McLean's brother Hector died at the beginning of 1888 and Douglas started as a rowing coach. He coached the Oxford crews which went on to win over a five-year period. Otherwise he lived in Somerset. On 16 June 1888 he was commissioned as a second lieutenant in the North Somerset Yeomanry, he was promoted lieutenant on 22 October 1892, and captain on 4 October 1893. In the 1896 cricket season, he made a single first-class cricket appearance as wicket-keeper for Somerset against a Cambridge University team in which W. G. Grace, Jr. opened the batting. From the tailend, McLean scored 9 not out in the first innings, and 4 runs in the second innings. He was also "a fair shot, a very painstaking billiard-player, and a dignified person, who was equally imperturbable whether sitting as a Justice of the Peace or watching a close boat race". In 1898 McLean collaborated with William Grenfell in authoring Rowing and Punting, the fourth and final volume for The Suffolk Sporting Series on Sport. The work was commissioned from Bertram Fletcher Robinson and edited by Henry Howard, 18th Earl of Suffolk.

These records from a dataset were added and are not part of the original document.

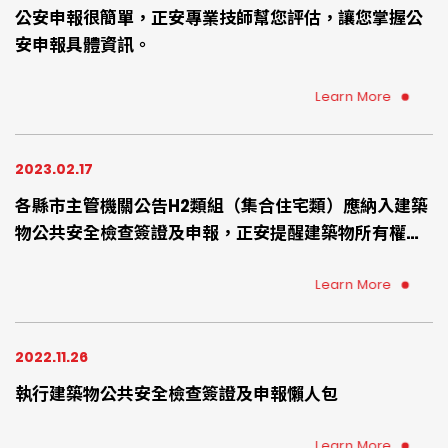
公安申報很簡單，正安專業技師幫您評估，讓您掌握公
安申報具體資訊。
Learn More
2023.02.17
各縣市主管機關公告H2類組（集合住宅類）應納入建築
物公共安全檢查簽證及申報，正安提醒建築物所有權
人、使用人、管委會、管理負責人、總幹事、物管公司
可提早準備、提早委託專業檢查機構確認您的住宅環境
Learn More
是否符合建築物防火避難設施、設備安全法規
2022.11.26
執行建築物公共安全檢查簽證及申報懶人包
Learn More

After the outbreak of the Second Anglo-Boer War in late 1899, McLean volunteered for active service with the Imperial Yeomanry, where he commissioned in the 69th (Sussex) Company on 28 March 1900, with the rank of lieutenant in army. He was promoted to captain in the army on 16 August 1900, and later served under the military governor of Pretoria. He died of enteric fever in Johannesburg at the age of 37. He is commemorated on the Boer War memorial in the churchyard of St Mary the Virgin, Battle, East Sussex, and on the Eton College memorial, in Lapton's Chapel within Eton College Chapel.